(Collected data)
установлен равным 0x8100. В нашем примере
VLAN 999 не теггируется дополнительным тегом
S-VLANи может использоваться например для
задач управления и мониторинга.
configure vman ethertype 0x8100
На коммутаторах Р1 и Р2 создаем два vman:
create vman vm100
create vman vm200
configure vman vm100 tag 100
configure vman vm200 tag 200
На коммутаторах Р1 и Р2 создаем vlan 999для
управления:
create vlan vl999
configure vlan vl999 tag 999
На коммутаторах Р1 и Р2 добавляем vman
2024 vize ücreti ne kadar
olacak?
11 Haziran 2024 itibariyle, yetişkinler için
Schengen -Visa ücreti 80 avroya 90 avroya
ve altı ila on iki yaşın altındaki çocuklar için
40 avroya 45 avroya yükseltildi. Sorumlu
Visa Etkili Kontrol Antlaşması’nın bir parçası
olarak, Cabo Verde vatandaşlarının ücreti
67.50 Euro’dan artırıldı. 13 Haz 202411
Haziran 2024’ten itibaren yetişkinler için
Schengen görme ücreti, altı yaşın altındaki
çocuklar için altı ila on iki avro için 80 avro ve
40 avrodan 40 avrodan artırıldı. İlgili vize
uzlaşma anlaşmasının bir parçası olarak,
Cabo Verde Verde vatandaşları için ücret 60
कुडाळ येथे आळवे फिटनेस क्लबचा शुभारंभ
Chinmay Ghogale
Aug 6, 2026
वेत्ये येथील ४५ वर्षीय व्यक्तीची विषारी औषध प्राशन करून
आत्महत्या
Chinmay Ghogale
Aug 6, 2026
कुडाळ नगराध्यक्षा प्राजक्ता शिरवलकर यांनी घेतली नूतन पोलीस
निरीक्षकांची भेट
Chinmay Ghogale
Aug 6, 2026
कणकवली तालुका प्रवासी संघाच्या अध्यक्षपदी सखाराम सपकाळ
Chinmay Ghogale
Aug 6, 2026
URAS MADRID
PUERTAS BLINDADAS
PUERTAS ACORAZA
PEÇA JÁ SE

▶ [WHAT TO PRODUCE]:
What is needed here is an exact reproduction of all the entries.

▶ [COMPLETED EXERCISE]:
установлен равным 0x8100. В нашем примере
VLAN 999 не теггируется дополнительным тегом
S-VLANи может использоваться например для
задач управления и мониторинга.
configure vman ethertype 0x8100
На коммутаторах Р1 и Р2 создаем два vman:
create vman vm100
create vman vm200
configure vman vm100 tag 100
configure vman vm200 tag 200
На коммутаторах Р1 и Р2 создаем vlan 999для
управления:
create vlan vl999
configure vlan vl999 tag 999
На коммутаторах Р1 и Р2 добавляем vman
2024 vize ücreti ne kadar
olacak?
11 Haziran 2024 itibariyle, yetişkinler için
Schengen -Visa ücreti 80 avroya 90 avroya
ve altı ila on iki yaşın altındaki çocuklar için
40 avroya 45 avroya yükseltildi. Sorumlu
Visa Etkili Kontrol Antlaşması’nın bir parçası
olarak, Cabo Verde vatandaşlarının ücreti
67.50 Euro’dan artırıldı. 13 Haz 202411
Haziran 2024’ten itibaren yetişkinler için
Schengen görme ücreti, altı yaşın altındaki
çocuklar için altı ila on iki avro için 80 avro ve
40 avrodan 40 avrodan artırıldı. İlgili vize
uzlaşma anlaşmasının bir parçası olarak,
Cabo Verde Verde vatandaşları için ücret 60
कुडाळ येथे आळवे फिटनेस क्लबचा शुभारंभ
Chinmay Ghogale
Aug 6, 2026
वेत्ये येथील ४५ वर्षीय व्यक्तीची विषारी औषध प्राशन करून
आत्महत्या
Chinmay Ghogale
Aug 6, 2026
कुडाळ नगराध्यक्षा प्राजक्ता शिरवलकर यांनी घेतली नूतन पोलीस
निरीक्षकांची भेट
Chinmay Ghogale
Aug 6, 2026
कणकवली तालुका प्रवासी संघाच्या अध्यक्षपदी सखाराम सपकाळ
Chinmay Ghogale
Aug 6, 2026
URAS MADRID
PUERTAS BLINDADAS
PUERTAS ACORAZA
PEÇA JÁ SE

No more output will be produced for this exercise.